|Persecution is a strange topic for most of us. To be sure, there are still Christians who face injustice and suffering today. These are direct consequences of their belief in God. The stories are painful to hear, much less endure.
Pray for the persecuted church! I encourage you to make those prayers a priority in your local congregation.
As you do, it makes it hard to accept many of the cries of persecution coming from our country. As you’ve heard me say many times before, we are not persecuted. You’re right to recognize the Christian faith has lost some of its entitlement. But that’s a loss of privilege, not maltreatment. There are challenges to religious freedom we need to follow and address. But those apply to all religions, not only ours.
Pile on to that another conversation. If we have faced persecution, we haven’t responded all that well to it. It feels like many Christians want to fight fire with infernos. We’ll scorch everything if we sense any potential infringement on our rights. I’ll let you reflect on what that might mean.
Many early Christians responded differently.
We’ve affirmed the widespread, ongoing persecution of Christians is a myth. Persecution was typically localized and sporadic, although there were exceptions. Many Christians embraced persecution. No, they weren’t itching to be murdered. But they understood their circumstance as a way to honor the Lord’s sacrifice. When they suffered as he did, they glorified Jesus even in their death.
Let’s not speculate what we would do if we were in that situation. Instead, let’s pray we would have the strength to hold onto our faith and not deny Jesus.
Other early Christians did not take persecution well. This sparked an early controversy of the church. We created labels for people who confessed Jesus in spite of persecution and for those who did not. Confessors were those who did not offer worship to other gods or the emperor. They confessed Christ and endured the torture that ensued. Others lapsed from the faith when confronted. They did not persevere and were called the lapsi.
The controversy began in a time of peace. How would you receive those who had lapsed if they wanted to return to the church? Would you make them offer certain forms of penance? Be rebaptized? Would you reject them from the fellowship altogether? These were the sides of the controversy.
So, why does this warrant a devotional for us?
Maybe it doesn’t. You’re gracious enough to let me wander from time to time.

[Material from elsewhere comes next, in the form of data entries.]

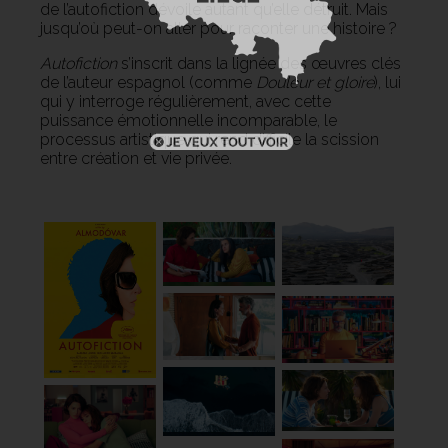
de l’autofiction dévoile autant qu’elle détruit. Mais
jusqu’où peut-on aller pour raconter une histoire ?
Autofiction
s’inscrit dans la lignée des œuvres clés
de l’auteur espagnol (comme
Douleur et gloire
), lui
qui y interroge régulièrement, avec cette
puissance émotionnelle incomparable, le
processus artistique qui rend difficile la scission
entre création et vie privée.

But it may also offer a chance to reflect on what expectations we have of one another as the body of Christ. Some of what I hear and read online from Christians does not honor Christ. It does not glorify God. How, then, do I respond? Do I sever ties with people who won’t see the harm they do? Do we act like character and witness don’t matter?
In many ways, Christians still find ways to deny the lordship of Jesus. What should our response be?